Is my deployment descriptor complete?
Your Kubernetes manifests act like a contract for Kubernetes.
A complete manifest helps Kubernetes schedule, run, update, and protect your workload predictably.
These checks cover the parts of the manifest Kubernetes needs before it can run the Pod safely: health probes, resource requests and limits, and bounded local disk usage.
They influence scheduling, restart decisions, traffic routing, and node pressure handling.
Probes tell Kubernetes how to check the health signal exposed by the application.
A probe tells Kubernetes what health signal to monitor, how often to check it, and what to do if the check fails.
There are three types of probes, each with its own purpose.
A startup probe checks if the application has finished starting.
This is important for workloads that take a long time to start.
When you set up a startup probe, Kubernetes waits for it to succeed before running liveness or readiness checks.
This prevents the container from being marked unhealthy while it is still starting.
A readiness probe checks if the container should get traffic right now.
If it fails, Kubernetes does not restart the container; instead, it removes the Pod from the Service endpoints.

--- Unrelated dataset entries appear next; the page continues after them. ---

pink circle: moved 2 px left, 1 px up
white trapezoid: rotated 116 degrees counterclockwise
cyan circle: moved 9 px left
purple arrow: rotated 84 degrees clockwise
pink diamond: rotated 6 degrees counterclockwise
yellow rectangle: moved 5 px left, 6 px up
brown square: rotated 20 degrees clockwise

This makes readiness useful in cases where the app is running but temporarily can’t handle requests, such as during warm-up, a slow dependency, or overload.

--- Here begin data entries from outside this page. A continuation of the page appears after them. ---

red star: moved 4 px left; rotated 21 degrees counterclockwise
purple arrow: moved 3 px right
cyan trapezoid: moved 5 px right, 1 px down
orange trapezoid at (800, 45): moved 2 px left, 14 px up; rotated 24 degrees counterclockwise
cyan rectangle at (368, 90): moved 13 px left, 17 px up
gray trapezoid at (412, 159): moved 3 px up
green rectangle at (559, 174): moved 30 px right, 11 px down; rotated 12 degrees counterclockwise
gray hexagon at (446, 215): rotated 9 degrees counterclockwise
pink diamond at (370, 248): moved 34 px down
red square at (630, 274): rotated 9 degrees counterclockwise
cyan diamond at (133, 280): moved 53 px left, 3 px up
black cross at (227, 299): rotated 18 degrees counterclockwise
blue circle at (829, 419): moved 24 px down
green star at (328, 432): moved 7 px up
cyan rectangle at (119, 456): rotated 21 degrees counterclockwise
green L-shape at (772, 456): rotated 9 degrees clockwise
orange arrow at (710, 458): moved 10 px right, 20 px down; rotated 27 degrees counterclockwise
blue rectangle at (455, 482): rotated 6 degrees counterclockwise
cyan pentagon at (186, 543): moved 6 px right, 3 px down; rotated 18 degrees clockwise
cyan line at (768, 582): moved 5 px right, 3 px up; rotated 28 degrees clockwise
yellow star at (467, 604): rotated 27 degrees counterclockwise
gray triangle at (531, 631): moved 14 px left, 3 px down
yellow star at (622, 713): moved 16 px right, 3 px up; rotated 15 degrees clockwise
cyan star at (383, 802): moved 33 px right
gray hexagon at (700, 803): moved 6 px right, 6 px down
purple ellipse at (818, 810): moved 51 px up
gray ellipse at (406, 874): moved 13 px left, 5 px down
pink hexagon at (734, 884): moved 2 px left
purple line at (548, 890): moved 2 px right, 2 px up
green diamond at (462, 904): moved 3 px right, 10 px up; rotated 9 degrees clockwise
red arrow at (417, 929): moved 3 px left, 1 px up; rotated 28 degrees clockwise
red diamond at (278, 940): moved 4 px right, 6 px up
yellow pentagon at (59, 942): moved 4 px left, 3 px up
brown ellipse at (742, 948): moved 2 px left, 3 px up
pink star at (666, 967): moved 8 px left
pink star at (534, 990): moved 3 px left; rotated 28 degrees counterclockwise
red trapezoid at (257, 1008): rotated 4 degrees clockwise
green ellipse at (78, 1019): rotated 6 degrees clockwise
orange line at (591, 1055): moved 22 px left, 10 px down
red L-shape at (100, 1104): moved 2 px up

A liveness probe checks if the container is stuck and needs Kubernetes to restart it.
This helps in cases like deadlocks, where a process runs but does no useful work.
Be careful with liveness probes: if set too strictly, they might restart containers that could have fixed themselves, worsening the problem.

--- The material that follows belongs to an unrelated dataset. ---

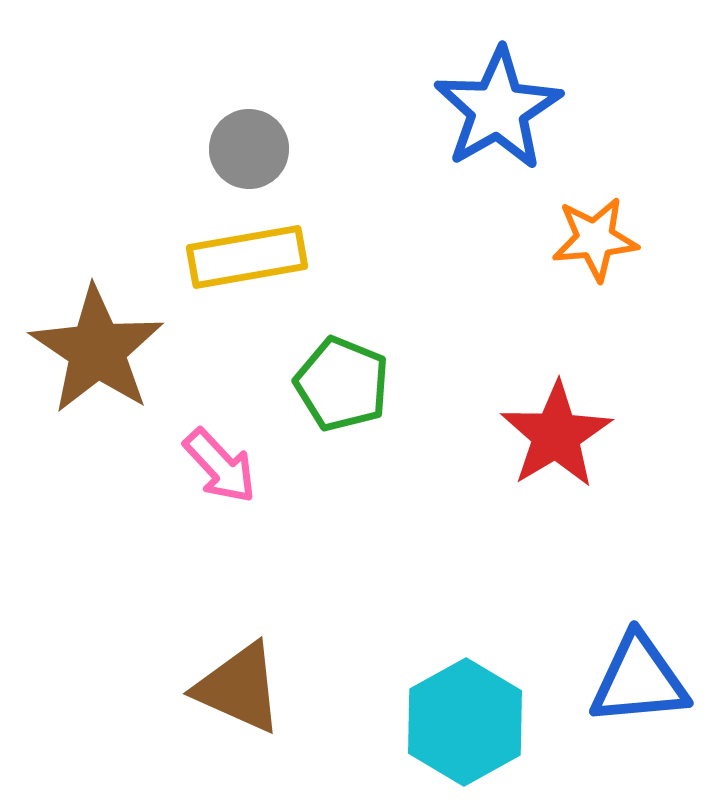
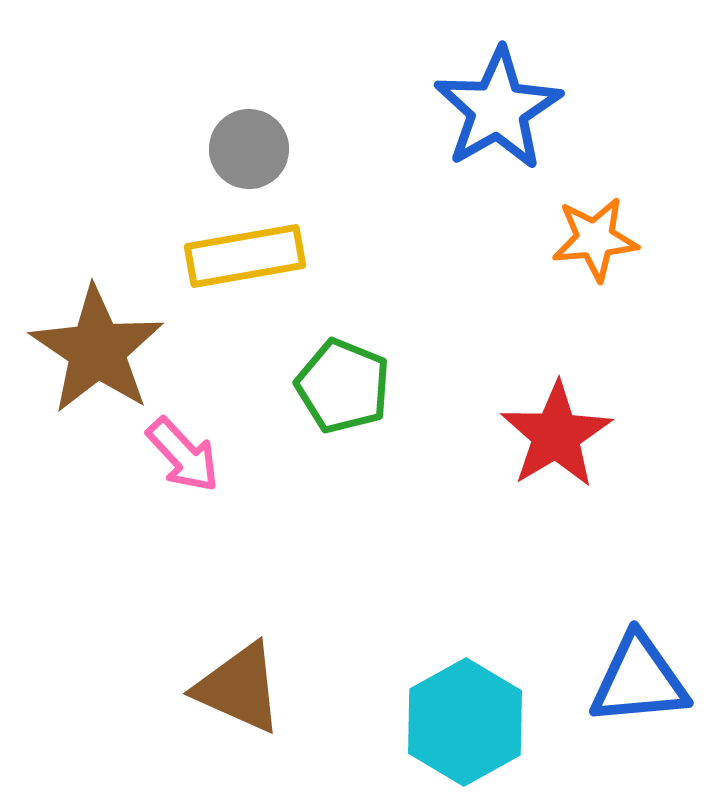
yellow rectangle: moved 2 px left, 1 px up
green pentagon: moved 1 px right, 2 px down
pink arrow: moved 37 px left, 11 px up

How you set up the probe is as important as the type you choose.
Settings like initialDelaySeconds, periodSeconds, timeoutSeconds, and failureThreshold control when probing starts, how often it runs, how long Kubernetes waits for a response, and how many failures are allowed before it acts.
Every container should specify the CPU and memory resources it needs.
When a Pod is created, the scheduler uses requests to pick a node with enough free resources to run it.
See setting CPU and memory limits and requests for a deeper walkthrough.
Requests and limits affect different parts of Kubernetes.
Requests are a scheduling input: the scheduler uses them to decide where a Pod can fit before the Pod starts.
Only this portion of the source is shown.